Submitted to: Theoretical and Applied Genetics
Publication Type: Peer Reviewed Journal
Publication Acceptance Date: May 4, 2000
Publication Date: N/A
Interpretive Summary: U.S. wheat and barley producers are facing serious problems in the quality of the grain they produce as a result of infection with Fusarium head blight (FHB) which also results in yield losses and may be associated with fungal toxins (mycotoxins) that are hazardous to animals. Resistance to FHB is controlled by a number of genes. Identifying and incorporating these genes into resistant varieties is a difficult task because of the difficulty of creating conditions under which resistance is reliably and consistently expressed. Molecular genetic markers provide an alternative to conventional disease resistance screening. Rather than selecting directly based upon the appearance of resistance, one selects for a form of the DNA marker that has been previously demonstrated to be closely associated with resistance. In order to permit this type of DNA marker aided selection, an informative set of DNA markers is needed. The objective of this work was to determine how to develop microsatellite DNA markers in wheat that would be maximally useful. Through the isolation and testing of nine different types of these markers we determined which types were frequent in the wheat genome and which could be used in the large scale development of informative microsatellite markers. This information is of immediate use to molecular biologists whose goal is to maximize the efficiency of microsatellite DNA marker development in wheat.
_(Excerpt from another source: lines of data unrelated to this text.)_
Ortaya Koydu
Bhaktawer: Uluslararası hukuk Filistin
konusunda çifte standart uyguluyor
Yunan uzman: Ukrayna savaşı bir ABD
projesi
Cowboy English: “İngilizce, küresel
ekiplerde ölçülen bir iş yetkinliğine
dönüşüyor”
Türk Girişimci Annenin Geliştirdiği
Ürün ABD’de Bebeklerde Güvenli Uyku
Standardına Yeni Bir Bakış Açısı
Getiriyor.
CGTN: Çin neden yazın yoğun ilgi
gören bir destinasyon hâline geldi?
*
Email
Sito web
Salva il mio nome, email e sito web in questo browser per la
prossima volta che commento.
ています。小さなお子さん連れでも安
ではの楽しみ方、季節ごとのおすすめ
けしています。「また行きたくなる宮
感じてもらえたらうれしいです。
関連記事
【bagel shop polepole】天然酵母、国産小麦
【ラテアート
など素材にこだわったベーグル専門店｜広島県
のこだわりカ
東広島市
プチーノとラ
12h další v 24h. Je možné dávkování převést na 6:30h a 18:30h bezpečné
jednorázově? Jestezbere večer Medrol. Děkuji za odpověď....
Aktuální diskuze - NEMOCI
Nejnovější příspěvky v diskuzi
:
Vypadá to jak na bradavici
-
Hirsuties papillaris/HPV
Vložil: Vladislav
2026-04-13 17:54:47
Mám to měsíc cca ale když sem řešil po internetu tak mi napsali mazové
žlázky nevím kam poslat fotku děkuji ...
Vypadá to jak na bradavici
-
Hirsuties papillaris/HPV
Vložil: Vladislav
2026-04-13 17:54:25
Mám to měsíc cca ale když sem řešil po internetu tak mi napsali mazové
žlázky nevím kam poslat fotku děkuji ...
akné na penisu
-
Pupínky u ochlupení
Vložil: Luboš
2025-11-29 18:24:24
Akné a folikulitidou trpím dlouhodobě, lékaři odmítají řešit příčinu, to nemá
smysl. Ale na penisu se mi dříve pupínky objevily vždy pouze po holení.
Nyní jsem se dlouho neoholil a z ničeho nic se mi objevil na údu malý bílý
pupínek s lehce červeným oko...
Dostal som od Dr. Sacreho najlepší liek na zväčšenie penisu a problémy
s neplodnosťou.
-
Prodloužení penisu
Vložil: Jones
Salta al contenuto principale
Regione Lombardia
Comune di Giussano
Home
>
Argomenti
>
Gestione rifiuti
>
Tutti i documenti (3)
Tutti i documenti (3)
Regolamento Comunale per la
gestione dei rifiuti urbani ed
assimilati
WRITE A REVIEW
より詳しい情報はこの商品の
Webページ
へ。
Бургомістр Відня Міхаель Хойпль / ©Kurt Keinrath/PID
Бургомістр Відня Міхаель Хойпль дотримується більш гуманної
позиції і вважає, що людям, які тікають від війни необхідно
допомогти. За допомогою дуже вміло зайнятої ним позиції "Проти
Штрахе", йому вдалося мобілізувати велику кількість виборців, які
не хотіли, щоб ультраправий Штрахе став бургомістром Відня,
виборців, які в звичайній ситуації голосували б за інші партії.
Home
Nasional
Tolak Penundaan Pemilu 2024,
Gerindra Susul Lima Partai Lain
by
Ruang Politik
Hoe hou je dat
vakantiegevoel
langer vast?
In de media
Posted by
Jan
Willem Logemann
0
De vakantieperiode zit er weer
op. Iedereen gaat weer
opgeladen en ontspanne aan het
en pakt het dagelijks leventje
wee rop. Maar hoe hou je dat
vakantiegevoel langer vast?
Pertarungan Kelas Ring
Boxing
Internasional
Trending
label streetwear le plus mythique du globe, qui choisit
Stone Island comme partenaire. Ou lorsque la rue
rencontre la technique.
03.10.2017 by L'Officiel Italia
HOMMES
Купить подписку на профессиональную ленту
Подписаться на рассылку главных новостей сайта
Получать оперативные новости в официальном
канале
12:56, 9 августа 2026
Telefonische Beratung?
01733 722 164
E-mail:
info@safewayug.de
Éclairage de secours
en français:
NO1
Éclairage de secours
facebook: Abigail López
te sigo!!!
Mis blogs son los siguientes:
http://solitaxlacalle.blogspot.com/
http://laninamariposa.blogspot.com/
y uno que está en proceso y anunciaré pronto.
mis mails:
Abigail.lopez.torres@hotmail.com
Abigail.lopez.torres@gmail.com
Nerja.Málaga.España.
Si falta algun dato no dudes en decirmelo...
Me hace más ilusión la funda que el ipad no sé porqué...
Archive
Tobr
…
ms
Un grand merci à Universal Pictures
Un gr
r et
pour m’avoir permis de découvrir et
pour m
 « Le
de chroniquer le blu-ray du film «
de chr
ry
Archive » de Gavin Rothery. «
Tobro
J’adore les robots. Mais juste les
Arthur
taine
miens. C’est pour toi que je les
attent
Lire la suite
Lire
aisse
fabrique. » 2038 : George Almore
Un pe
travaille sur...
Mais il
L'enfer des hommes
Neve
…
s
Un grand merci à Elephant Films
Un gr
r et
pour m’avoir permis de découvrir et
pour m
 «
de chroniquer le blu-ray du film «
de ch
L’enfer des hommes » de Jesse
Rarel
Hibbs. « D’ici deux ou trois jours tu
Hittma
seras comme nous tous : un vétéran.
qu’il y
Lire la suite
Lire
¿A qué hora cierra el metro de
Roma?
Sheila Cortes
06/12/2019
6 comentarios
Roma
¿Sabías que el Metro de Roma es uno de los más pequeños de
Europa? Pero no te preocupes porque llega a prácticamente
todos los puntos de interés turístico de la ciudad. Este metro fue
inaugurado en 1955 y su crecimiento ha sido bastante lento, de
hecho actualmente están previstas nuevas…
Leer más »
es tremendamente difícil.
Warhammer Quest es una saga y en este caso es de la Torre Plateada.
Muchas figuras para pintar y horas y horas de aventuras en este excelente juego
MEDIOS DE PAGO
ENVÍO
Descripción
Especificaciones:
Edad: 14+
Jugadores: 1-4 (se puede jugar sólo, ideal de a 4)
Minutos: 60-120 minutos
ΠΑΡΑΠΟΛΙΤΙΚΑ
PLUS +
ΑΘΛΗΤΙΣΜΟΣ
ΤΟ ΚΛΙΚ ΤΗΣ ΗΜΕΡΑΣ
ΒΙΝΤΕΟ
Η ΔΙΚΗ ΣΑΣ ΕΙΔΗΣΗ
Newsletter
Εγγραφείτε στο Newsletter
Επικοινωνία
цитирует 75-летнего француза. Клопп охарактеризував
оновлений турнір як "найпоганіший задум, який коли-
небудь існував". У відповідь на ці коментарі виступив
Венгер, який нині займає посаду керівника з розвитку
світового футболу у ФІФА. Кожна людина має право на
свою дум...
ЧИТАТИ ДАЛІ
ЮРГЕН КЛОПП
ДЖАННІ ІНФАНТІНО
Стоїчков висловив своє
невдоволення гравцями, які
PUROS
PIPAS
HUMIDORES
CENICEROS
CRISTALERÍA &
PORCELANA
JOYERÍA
As compared to dinucleotide-based microsatellite markers, length differences among trinucleotide-based microsatellite alleles can be more easily detected and frequently produce fewer stutter bands. Our objective was to determine which trinucleotide motif(s) would be the most polymorphic and abundant source of trinucleotide microsatellite markers in wheat (Triticum aestivum L.). Four genomic libraries of cultivar Chinese Spring were screened with nine trinucleotide probes. Based on the screening of 28550 clones, the occurrences of (CTT/GAA)n, (GGA/CCT)n, (TAA/ATT)n, (CAA/GTT)n, (GGT/CCA)n, (CAT/GTA)n, (CGA/GCT)n, (CTA/GAT)n, and (CGT/GCA)n repeats were estimated to occur once every 293kbp, 456kbp, 500kbp, 1.3Mbp, 2.6Mbp, 3.2Mbp, 3.6Mbp, 3.6Mbp and 4.5Mbp in the wheat genome, respectively. Of 236 clones selected for sequencing, 38 (93%) (TAA/ATT)n, 30 (43%) (CTT/GAA)n, 16 (59%) (CAA/GTT)n, 3 (27%) (CAT/GTA)n and 2 (4%) (GGA/CCT)n clones contained microsatellites with 8 or more perfect repeats. From these data, 29, 27, and 16 PCR primer sets were designed and tested to the (TAA/ATT)n, (CTT/GAA)n, and (CAA/GTT)n microsatellites, respectively. A total of 12 (41.4%) primers designed to (TAA/ATT)n, 4 (14.8%) to (CTT/GAA)n, and 2 (12.5%) to (CAA/GTT)n resulted in polymorphic markers. The results indicated that (TAA/ATT)n microsatellites would provide the most abundant and the most polymorphic source of trinucleotide microsatellite markers in wheat.